Here’s a great piece of wood to drool over. It’s a slab of redwood 38″ wide, 102″ long and 3″ thick. This woodworker wants to make a dining room table from it and wants advice on finishing it to protect it in terms of color and to prevent checking. It will be exposed to some elements on the covered porch, but not sunlight and rain. He lives in Southern California.
Michael Dresdner: Without sunlight or rain, all the wood needs is something that is flexible enough to tolerate the wood movement, which will be substantial, and something durable enough to endure whatever use it will get as a table. That could be anywhere from mild to wild. Assuming wild, I’d use an exterior urethane, and I’d coat it all around (both sides, all edges with extra soaking in the end grain). If it will see milder use, I’d go with spar varnish. Make sure whatever you choose contains enough mildewcide. (A good exterior material should.)
This is a perfect candidate for a flood on first coat, and for grain enhancement, too. Start by flooding the wood with pure boiled linseed oil. Use if full out ? no solvent added. Scrub it into the wood with a fine Scotchbrite pad. Let it sit at least 10 or 15 minutes, then wipe off whatever did not penetrate. Allow the oil to dry overnight. Now do the same thing with uncut exterior urethane, only this time you won’t have to let it sit that long before wipe-off. Make sure you keep soaking all the end grain until it stops absorbing the finish. The oil will help bring out depth and richness in the wood, and the urethane will help seal it evenly. When those two steps are done, and the first coat of polyurethane has dried overnight, go ahead and add as many more coats either by wiping or brushing as you see fit for appearance and durability. For high wear, a minimum of three coats brushed or at least twice that many wiped is a must. For low wear, it is strictly an appearance issue, so it is up to you.
By the way, that will help prevent surface checking, but not end checking. The only thing that will control that is if the piece was properly dried in the first place. If not, don’t bother working it or finishing it until you stabilize it and it is properly dried.
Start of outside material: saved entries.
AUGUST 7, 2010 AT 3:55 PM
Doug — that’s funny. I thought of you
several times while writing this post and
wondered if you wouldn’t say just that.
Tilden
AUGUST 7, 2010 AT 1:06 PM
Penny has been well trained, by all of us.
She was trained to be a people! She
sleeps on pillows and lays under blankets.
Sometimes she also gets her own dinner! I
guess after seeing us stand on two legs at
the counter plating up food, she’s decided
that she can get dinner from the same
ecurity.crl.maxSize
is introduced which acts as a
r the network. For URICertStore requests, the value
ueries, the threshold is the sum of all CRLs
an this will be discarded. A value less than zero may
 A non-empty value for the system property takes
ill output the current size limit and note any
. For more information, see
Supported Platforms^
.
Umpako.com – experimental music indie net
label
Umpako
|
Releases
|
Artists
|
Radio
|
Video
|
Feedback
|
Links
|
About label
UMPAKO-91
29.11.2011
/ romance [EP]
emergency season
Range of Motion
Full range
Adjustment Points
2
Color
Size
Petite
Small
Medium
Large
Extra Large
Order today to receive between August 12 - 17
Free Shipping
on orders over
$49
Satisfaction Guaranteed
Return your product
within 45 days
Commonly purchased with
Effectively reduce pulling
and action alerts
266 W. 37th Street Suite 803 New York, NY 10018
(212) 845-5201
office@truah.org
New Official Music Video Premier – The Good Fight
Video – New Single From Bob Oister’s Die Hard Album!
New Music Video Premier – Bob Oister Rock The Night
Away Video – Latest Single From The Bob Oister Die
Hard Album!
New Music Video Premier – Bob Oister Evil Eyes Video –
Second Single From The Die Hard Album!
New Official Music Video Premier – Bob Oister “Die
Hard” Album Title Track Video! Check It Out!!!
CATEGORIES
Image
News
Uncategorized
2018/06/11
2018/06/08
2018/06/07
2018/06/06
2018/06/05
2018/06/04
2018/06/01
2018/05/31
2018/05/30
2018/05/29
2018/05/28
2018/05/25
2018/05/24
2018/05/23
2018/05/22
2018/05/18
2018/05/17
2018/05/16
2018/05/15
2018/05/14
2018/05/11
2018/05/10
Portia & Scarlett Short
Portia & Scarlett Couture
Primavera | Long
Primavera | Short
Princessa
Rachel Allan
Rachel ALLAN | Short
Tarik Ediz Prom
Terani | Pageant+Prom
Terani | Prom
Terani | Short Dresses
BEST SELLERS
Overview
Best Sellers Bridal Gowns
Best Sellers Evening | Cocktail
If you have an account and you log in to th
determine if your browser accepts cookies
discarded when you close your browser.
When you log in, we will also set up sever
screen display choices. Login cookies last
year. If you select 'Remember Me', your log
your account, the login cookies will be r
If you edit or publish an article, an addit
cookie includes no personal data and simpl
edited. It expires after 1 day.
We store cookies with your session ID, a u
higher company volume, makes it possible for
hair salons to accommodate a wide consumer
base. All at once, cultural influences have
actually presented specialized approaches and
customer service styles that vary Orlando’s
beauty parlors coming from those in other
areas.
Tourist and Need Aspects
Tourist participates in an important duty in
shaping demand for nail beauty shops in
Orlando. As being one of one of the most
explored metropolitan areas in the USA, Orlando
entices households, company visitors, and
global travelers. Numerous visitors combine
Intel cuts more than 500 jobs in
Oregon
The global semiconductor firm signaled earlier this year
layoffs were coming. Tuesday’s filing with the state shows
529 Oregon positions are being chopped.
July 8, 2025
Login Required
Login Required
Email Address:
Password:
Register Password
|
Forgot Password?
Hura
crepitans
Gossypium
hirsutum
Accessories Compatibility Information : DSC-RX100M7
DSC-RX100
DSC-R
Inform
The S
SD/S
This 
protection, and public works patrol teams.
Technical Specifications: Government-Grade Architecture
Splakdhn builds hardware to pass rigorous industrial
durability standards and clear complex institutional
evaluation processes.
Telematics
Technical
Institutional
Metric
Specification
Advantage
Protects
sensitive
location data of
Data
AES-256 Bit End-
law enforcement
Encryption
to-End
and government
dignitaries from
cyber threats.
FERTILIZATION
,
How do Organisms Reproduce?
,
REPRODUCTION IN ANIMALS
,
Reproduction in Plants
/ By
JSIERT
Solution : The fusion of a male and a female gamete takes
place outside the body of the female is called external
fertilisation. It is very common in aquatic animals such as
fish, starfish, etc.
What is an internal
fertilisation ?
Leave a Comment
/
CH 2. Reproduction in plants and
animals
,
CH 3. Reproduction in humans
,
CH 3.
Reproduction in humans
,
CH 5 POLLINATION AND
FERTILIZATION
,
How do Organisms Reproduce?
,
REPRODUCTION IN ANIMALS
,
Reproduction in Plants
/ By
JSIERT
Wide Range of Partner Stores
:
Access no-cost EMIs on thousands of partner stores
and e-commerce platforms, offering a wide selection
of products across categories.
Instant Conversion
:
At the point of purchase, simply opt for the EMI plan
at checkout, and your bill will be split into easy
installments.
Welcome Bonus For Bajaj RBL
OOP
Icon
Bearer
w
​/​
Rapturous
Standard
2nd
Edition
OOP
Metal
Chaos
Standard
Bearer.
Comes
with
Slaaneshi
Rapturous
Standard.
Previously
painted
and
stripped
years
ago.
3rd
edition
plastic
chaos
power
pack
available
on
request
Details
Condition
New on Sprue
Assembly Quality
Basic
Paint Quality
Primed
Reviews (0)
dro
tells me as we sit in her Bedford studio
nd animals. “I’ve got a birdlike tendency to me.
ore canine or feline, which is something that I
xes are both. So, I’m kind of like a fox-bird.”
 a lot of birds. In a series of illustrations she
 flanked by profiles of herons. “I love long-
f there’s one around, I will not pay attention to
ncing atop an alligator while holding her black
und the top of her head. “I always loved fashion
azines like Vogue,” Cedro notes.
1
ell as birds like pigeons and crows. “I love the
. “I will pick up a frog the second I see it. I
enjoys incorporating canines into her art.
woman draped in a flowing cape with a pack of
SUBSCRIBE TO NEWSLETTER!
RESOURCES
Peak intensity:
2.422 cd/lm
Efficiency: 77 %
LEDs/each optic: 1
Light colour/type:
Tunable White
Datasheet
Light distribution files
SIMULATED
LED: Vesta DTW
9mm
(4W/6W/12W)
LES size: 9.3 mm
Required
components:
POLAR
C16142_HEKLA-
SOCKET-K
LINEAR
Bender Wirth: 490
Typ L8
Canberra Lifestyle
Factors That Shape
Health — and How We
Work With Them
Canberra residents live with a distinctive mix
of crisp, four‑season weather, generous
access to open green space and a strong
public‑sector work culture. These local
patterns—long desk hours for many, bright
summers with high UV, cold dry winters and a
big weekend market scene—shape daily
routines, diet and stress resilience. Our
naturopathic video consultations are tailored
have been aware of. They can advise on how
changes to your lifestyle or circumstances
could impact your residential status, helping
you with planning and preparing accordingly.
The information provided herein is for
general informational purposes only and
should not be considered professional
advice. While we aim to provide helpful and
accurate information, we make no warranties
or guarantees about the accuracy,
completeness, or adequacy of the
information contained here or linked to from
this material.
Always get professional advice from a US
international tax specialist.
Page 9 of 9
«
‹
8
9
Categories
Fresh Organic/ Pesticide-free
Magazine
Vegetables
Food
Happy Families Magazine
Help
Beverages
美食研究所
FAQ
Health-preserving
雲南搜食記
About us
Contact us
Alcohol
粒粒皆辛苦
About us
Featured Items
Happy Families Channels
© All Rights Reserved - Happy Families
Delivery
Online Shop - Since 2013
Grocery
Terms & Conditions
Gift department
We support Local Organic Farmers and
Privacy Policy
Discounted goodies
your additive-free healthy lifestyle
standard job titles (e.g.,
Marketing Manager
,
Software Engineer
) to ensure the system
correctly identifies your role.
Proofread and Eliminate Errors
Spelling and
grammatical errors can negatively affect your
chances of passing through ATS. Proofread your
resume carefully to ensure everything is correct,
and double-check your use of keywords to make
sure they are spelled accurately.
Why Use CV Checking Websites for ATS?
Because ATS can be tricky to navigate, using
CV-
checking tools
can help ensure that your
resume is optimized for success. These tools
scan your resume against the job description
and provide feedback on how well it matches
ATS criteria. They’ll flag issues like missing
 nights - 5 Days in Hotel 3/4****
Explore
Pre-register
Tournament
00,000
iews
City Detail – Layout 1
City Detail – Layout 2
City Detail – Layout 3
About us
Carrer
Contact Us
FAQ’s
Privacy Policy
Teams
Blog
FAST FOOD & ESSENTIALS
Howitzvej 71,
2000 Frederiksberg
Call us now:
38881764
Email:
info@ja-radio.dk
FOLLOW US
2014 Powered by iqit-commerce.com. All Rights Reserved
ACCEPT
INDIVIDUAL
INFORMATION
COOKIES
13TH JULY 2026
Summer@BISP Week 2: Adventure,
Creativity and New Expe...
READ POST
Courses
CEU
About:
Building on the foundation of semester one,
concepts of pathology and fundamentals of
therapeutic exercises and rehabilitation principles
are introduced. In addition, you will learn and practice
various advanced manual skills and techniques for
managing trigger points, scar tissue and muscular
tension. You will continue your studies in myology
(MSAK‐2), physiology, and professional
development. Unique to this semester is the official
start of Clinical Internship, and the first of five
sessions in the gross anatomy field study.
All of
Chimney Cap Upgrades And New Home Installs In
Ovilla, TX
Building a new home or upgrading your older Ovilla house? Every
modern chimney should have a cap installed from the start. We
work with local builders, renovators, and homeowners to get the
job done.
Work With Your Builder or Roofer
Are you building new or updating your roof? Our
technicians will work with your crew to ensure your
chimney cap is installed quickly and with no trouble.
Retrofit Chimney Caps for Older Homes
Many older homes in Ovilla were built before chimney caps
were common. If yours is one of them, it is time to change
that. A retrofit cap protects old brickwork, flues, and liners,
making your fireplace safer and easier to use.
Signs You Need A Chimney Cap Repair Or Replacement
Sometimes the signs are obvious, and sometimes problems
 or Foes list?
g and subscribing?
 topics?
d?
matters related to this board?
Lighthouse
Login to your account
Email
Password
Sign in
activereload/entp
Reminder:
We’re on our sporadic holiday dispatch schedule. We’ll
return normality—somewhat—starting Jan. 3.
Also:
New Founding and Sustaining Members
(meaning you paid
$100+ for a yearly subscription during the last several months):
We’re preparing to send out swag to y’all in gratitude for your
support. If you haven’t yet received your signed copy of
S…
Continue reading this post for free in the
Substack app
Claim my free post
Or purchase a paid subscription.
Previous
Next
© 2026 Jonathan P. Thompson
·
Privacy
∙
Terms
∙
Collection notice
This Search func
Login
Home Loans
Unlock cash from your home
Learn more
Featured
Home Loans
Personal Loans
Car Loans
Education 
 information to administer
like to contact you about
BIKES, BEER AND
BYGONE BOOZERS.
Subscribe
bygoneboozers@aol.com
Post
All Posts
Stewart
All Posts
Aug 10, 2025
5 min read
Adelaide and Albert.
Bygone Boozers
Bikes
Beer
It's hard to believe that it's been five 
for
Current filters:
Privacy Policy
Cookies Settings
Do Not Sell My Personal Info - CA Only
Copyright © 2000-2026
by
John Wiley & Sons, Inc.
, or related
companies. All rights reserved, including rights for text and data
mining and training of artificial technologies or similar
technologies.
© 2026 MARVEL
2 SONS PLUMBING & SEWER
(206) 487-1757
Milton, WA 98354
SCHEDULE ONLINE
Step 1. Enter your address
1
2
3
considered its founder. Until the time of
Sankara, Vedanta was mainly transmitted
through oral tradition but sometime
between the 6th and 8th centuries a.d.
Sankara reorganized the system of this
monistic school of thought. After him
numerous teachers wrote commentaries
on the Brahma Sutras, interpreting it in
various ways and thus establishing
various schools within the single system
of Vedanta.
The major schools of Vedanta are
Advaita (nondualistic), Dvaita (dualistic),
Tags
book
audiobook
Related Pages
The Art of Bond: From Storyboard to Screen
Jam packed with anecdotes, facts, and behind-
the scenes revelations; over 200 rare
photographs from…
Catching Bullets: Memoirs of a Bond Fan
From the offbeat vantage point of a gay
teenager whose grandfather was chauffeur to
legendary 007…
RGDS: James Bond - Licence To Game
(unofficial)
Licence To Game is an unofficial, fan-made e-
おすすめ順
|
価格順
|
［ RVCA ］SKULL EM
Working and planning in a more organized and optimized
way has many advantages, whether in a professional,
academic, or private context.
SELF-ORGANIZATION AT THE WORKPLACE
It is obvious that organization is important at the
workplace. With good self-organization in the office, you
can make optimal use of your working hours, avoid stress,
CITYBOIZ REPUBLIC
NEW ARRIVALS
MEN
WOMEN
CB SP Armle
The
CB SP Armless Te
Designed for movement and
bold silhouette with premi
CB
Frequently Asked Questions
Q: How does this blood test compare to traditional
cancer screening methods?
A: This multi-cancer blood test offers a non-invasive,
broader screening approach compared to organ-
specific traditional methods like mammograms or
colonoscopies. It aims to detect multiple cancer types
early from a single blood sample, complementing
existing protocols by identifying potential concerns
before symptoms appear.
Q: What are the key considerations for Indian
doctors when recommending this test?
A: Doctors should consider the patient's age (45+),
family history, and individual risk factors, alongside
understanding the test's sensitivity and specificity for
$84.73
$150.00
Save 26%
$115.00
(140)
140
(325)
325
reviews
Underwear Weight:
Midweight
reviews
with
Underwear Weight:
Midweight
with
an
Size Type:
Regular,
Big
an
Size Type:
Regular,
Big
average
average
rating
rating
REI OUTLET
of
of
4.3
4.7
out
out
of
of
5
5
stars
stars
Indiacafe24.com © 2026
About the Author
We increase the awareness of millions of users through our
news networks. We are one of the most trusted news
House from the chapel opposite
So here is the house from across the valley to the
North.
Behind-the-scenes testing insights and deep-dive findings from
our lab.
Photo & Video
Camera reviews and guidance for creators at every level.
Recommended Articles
Ellis Walentine: You shouldn’t have any color or checking problems with redwood, but it wouldn’t hurt to use a varnish with a UV inhibitor in it. Oddly, the biggest problem with redwood for tabletops is that it’s so darn soft. It shows dings and scratches that most hardwoods shrug off. Assuming you want the table top to remain somewhat pristine, your best bet would probably be a polyurethane varnish. It will resist abrasion and scratching better than other varnishes and oil finishes. On the other hand, if you like that close-to-the-wood, satiny finish, you might want to try my old favorite, Waterlox, which is a thin wiping varnish. It protects well enough for dining table use, but it won’t resist abuse the way polyurethane will.
The standard advice on finishing questions is to try it on some scrap before you commit to the whole project. That way you get to know exactly how the various products handle, look and function.